De Kennisgroep bijzondere winstbepalingen vpb heeft een vraag beantwoord over de toepassing van artikel 20a, tweede lid, onderdelen b, Wet Vpb 1969 bij een uitbreiding van het uiteindelijk belang van een aandeelhouder die het belang eerder krachtens erfrecht heeft verkregen.
Erflater heeft alle aandelen in een beleggings-BV. De BV beschikt over een verrekenbaar verlies uit jaar 1, het oudste verliesjaar. In jaar 2 komt erflater te overlijden. Erfgenaam A en erfgenaam B verkrijgen als erfopvolgers onder algemene titel 50% van de aandelen van de BV. Hierdoor wijzigt het uiteindelijke belang in belangrijke mate in de zin van artikel 20a, eerste lid, van de Wet Vpb 1969. Omdat deze belangwijziging voortvloeit uit een overgang krachtens erfrecht blijft deze belangwijziging buiten aanmerking voor de toepassing van artikel 20a, eerste lid, Wet Vpb 1969. Dit volgt uit artikel 20a, tweede lid, onderdeel a, Wet Vpb 1969.
In jaar 4 vindt opnieuw een belangwijziging plaats. Erfgenaam A koopt alle aandelen van erfgenaam B. Op grond van de hoofdregel uit artikel 20a, eerste lid, Wet Vpb 1969 komen de verliezen voorafgaand aan deze belangenwijziging in beginsel niet meer voor voorwaartse verrekening in aanmerking. Ten opzichte van het oudste verliesjaar is het belang immers met 100% gewijzigd. De uitzondering die is opgenomen in artikel 20a, tweede lid, onderdeel a, Wet Vpb 1969 is enkel van toepassing op het belang van 50% dat erfgenaam A in jaar 2 heeft verkregen uit de overgang krachtens erfrecht. De resterende 50% (die in jaar 4 is aangekocht) vloeit niet voort uit erfrecht. Deze wijziging komt voort uit een eigen keuze van erfgenamen A en B.

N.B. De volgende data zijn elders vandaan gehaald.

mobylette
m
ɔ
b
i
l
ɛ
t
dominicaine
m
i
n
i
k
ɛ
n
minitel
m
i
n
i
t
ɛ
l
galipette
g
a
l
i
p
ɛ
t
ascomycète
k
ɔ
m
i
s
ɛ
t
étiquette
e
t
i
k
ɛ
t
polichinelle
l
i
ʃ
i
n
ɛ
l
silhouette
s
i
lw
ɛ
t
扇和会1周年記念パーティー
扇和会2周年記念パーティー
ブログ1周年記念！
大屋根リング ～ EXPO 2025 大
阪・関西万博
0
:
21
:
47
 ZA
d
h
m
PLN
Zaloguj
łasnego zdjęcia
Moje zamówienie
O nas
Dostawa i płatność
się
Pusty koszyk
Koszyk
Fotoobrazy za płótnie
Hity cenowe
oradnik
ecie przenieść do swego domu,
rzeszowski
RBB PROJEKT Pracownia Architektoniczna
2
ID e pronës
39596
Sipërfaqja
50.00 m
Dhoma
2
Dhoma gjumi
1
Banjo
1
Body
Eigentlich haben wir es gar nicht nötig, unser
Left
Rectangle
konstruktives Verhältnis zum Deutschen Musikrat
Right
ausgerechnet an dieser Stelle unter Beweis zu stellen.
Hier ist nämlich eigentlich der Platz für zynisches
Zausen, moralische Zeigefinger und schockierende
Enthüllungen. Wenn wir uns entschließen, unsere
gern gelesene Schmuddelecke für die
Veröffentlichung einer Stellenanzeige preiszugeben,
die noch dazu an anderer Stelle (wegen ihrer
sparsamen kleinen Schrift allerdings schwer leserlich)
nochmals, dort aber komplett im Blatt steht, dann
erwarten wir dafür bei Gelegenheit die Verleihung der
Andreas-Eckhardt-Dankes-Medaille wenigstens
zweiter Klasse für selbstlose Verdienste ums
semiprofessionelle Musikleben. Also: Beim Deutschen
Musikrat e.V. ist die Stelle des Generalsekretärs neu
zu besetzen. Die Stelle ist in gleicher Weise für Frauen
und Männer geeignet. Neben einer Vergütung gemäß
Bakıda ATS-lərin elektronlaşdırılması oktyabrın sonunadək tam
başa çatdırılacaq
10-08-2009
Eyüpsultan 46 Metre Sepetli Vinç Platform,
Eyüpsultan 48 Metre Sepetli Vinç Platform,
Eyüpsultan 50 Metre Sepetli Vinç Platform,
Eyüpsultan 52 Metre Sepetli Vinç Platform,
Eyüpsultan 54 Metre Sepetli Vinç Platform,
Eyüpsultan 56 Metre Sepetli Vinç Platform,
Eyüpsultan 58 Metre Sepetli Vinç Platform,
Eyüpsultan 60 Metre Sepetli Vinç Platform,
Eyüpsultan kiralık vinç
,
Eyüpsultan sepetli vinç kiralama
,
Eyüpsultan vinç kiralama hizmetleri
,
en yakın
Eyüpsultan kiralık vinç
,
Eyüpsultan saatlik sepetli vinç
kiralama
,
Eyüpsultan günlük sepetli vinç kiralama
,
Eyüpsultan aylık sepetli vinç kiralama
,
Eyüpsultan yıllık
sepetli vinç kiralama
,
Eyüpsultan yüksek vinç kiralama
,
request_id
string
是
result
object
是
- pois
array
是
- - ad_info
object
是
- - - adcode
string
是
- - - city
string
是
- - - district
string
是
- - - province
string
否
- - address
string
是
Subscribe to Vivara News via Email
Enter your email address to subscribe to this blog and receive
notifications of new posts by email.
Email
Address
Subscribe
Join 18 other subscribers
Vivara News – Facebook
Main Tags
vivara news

Artikel 20a, tweede lid, onderdeel b, Wet Vpb 1969 bepaalt dat een belangwijziging voor de toepassing van het eerste lid buiten aanmerking blijft, voor zover het een uitbreiding betreft van het belang door een persoon die aan het begin van het oudste nog te verrekenen verliesjaar al een belang in de vennootschap had van minimaal een derde deel.
Vraag
Geldt voor de uitbreidingsuitzondering van artikel 20a, tweede lid, onderdeel b, Wet Vpb 1969 het belang van een erflater bij het begin van het oudste verliesjaar als een belang van de erfgenaam bij het begin van het oudste verliesjaar, voor zover hij dat door erfrecht heeft verkregen?
Antwoord
Nee, het belang van een erflater bij het begin van het oudste verliesjaar in de zin van artikel 20a, tweede lid, onderdeel b, Wet Vpb 1969 wordt niet toegerekend aan de erfgenaam. De uitzondering van artikel 20a, tweede lid, onderdeel b, Wet Vpb 1969 is daarom niet van toepassing in deze casus. Grammaticaal valt de koop van aandelen door erfgenaam A van erfgenaam B niet onder deze uitzondering, omdat erfgenaam A nog geen aandeelhouder was in het oudste verliesjaar. Ook doel en strekking van de bepaling bieden onvoldoende ruimte om af te wijken van de duidelijke wettekst en wetssystematiek. Het bijzondere karakter van de verkrijging krachtens erfrecht maakt dit niet anders. Dit betekent dat de verliezen voorafgaand aan de belangenwijziging in jaar 4 in beginsel niet meer voor voorwaartse verrekening in aanmerking komen.